▶ PROBLEM: From the entries below, count every line that contains the word "Colorado". Please give the number and nothing else.

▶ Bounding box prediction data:
□ □ □ □ □ □ □

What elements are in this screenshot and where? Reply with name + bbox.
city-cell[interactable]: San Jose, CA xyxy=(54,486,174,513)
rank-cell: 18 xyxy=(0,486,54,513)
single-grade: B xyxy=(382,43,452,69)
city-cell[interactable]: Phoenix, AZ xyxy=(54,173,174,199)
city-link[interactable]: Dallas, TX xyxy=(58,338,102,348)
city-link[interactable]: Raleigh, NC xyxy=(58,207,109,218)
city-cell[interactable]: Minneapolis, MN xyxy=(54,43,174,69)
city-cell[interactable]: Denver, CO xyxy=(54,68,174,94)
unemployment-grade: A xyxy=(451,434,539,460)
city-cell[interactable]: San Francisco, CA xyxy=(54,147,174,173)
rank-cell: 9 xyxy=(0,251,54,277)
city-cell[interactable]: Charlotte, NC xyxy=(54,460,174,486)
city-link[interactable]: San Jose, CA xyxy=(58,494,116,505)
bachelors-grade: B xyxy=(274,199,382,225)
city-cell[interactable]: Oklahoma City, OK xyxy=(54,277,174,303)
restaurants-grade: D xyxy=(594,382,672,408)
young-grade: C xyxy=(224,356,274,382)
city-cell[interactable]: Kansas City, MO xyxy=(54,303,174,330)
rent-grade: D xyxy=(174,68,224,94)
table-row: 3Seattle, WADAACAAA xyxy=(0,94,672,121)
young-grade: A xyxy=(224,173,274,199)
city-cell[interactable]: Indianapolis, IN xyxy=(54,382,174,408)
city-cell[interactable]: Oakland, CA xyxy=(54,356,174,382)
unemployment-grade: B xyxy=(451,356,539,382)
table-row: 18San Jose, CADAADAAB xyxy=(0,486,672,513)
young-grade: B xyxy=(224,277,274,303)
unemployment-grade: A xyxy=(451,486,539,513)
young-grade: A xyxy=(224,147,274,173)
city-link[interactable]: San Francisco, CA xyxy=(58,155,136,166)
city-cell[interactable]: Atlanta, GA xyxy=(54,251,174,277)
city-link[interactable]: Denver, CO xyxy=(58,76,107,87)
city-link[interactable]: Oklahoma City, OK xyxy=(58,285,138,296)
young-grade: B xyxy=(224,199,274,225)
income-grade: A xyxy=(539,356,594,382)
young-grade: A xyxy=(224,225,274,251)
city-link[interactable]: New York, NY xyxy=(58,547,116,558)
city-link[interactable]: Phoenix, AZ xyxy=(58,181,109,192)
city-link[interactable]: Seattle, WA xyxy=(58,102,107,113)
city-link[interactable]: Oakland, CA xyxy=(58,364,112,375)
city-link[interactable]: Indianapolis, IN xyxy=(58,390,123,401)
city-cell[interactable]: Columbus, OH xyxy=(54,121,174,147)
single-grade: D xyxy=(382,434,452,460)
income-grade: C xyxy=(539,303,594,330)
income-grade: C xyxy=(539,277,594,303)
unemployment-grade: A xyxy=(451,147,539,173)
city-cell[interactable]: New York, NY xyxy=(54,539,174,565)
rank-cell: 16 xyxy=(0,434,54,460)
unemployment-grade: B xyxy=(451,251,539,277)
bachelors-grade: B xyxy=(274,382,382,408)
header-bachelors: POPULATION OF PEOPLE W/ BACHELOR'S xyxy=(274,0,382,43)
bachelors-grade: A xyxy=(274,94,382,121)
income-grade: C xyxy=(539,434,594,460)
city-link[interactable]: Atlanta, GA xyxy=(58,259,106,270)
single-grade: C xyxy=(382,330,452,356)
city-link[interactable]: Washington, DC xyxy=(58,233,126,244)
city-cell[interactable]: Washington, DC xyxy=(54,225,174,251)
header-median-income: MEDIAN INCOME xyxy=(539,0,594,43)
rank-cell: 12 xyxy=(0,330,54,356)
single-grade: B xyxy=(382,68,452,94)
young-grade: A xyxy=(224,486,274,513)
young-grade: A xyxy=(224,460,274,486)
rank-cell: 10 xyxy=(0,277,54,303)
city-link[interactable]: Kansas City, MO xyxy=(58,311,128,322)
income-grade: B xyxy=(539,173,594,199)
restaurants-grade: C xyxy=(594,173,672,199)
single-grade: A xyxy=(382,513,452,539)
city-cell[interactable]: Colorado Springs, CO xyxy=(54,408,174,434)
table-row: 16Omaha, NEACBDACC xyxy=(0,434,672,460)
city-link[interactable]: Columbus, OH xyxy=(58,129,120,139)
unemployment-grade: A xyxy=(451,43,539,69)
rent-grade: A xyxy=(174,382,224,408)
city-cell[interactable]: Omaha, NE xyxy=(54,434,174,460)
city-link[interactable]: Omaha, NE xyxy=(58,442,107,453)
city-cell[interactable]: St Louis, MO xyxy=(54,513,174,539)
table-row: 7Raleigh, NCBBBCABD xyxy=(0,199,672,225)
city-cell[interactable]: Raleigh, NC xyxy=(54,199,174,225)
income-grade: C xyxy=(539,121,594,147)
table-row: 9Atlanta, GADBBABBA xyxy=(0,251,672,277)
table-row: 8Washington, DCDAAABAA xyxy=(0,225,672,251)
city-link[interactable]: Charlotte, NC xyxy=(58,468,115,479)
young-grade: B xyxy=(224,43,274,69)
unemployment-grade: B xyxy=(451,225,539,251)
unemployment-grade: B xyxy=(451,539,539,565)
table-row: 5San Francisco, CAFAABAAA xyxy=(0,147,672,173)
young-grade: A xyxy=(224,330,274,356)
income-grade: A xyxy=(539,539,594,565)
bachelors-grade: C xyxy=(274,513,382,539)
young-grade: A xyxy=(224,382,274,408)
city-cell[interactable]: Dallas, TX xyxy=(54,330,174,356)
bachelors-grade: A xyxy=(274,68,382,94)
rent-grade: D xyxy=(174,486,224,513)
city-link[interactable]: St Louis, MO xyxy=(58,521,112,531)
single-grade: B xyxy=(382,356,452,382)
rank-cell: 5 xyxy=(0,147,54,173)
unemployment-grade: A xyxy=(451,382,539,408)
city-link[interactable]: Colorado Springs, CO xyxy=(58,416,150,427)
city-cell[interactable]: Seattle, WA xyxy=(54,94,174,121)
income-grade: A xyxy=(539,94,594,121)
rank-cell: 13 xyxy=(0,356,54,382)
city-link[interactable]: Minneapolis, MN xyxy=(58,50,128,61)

□ □ □ □ □ □ □

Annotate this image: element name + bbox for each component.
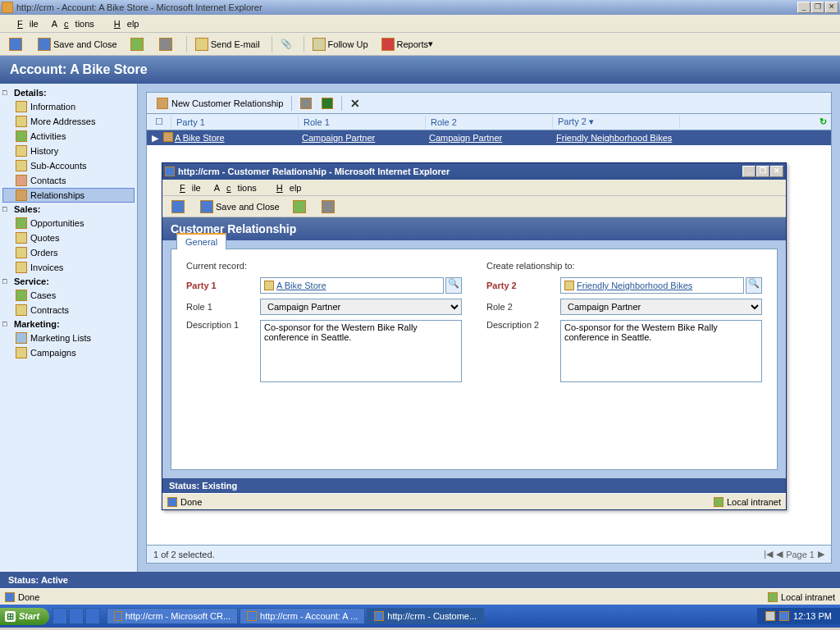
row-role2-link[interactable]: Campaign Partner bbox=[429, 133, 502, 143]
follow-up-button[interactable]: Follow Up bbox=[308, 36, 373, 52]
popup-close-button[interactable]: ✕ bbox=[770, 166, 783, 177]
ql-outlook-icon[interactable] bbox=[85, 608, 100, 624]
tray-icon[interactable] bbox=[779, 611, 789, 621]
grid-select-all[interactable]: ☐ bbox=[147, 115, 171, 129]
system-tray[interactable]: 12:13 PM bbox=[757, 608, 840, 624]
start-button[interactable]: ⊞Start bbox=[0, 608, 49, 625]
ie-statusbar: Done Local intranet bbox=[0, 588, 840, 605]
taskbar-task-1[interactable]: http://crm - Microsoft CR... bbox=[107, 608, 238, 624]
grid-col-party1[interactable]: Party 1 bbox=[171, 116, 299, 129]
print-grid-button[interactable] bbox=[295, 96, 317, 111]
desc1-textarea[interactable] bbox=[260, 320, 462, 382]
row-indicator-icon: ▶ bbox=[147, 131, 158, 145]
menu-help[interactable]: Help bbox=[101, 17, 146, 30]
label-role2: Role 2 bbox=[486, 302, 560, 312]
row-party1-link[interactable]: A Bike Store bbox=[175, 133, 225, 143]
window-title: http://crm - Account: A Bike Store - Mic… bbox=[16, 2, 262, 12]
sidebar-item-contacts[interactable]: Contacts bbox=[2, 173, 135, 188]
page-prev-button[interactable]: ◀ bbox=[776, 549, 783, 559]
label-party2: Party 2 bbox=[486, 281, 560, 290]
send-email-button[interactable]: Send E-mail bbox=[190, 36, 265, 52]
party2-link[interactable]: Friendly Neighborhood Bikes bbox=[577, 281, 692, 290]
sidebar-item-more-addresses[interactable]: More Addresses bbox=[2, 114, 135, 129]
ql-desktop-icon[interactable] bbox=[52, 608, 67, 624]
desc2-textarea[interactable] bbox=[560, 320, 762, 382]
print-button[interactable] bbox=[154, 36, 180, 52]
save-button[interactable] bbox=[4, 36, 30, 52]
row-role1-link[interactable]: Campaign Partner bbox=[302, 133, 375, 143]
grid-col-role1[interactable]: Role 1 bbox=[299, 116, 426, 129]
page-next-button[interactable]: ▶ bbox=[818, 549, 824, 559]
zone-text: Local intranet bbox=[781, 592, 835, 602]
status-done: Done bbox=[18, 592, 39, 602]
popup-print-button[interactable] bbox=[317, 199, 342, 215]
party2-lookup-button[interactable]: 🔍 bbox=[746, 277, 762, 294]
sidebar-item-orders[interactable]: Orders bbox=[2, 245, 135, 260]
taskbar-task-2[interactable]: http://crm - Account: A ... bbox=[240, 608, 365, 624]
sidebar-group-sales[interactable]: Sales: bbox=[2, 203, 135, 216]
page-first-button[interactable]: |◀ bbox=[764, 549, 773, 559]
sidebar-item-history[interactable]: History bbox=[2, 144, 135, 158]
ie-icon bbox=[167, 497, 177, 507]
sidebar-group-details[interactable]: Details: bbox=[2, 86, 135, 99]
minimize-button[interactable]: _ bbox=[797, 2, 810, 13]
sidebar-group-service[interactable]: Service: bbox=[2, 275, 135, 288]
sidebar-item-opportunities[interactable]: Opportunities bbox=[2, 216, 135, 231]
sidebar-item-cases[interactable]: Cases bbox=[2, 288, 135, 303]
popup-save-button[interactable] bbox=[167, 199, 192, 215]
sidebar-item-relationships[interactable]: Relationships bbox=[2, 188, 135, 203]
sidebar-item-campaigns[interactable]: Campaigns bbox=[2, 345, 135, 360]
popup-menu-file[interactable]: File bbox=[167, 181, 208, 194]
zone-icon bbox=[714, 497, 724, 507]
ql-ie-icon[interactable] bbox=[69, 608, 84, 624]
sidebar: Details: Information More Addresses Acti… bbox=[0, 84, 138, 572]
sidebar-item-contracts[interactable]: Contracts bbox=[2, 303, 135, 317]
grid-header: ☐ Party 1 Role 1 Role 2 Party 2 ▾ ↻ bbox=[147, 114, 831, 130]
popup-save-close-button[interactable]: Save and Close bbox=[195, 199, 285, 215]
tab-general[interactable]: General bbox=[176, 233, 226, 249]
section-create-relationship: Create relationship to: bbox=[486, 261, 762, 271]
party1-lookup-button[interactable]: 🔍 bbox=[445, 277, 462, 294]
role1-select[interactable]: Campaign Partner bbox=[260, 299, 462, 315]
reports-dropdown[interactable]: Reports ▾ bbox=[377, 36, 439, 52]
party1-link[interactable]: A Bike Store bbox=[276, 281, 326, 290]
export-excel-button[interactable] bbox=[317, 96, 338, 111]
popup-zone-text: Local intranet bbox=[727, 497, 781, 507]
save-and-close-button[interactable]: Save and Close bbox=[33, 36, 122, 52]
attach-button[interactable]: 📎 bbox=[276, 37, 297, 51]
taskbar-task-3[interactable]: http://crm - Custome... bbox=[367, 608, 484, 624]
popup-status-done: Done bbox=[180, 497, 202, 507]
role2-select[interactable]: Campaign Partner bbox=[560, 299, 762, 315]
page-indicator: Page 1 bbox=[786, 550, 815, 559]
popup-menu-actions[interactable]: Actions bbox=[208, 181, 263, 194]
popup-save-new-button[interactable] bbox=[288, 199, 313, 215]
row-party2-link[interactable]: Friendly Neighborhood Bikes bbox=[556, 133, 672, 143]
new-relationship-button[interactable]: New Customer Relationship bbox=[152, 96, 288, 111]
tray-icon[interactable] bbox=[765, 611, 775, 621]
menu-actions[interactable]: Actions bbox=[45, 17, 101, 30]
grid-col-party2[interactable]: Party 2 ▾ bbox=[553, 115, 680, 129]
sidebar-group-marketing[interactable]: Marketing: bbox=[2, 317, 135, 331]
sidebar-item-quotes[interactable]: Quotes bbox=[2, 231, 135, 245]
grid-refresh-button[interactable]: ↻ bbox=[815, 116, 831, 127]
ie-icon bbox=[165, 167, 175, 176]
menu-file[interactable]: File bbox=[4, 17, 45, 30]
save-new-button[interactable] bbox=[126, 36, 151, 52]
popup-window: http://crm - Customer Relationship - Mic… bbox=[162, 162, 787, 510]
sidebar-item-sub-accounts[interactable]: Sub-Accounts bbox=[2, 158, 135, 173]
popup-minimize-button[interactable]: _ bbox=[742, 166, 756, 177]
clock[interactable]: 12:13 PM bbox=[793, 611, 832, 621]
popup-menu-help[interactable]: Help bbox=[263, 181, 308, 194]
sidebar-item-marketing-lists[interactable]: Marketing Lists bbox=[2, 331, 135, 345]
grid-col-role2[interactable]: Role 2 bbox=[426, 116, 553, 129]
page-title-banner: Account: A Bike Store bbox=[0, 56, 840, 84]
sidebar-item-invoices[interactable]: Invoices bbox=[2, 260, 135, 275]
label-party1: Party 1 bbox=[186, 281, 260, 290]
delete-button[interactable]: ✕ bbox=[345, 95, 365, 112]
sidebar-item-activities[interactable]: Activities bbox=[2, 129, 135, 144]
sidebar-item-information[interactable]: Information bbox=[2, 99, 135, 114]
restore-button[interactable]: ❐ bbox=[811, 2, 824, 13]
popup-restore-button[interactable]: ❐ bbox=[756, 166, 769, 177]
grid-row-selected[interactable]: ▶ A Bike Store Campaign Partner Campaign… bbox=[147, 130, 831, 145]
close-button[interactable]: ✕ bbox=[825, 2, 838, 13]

□ □ □ □ □ □ □

▶ ANSWER SPACE: 2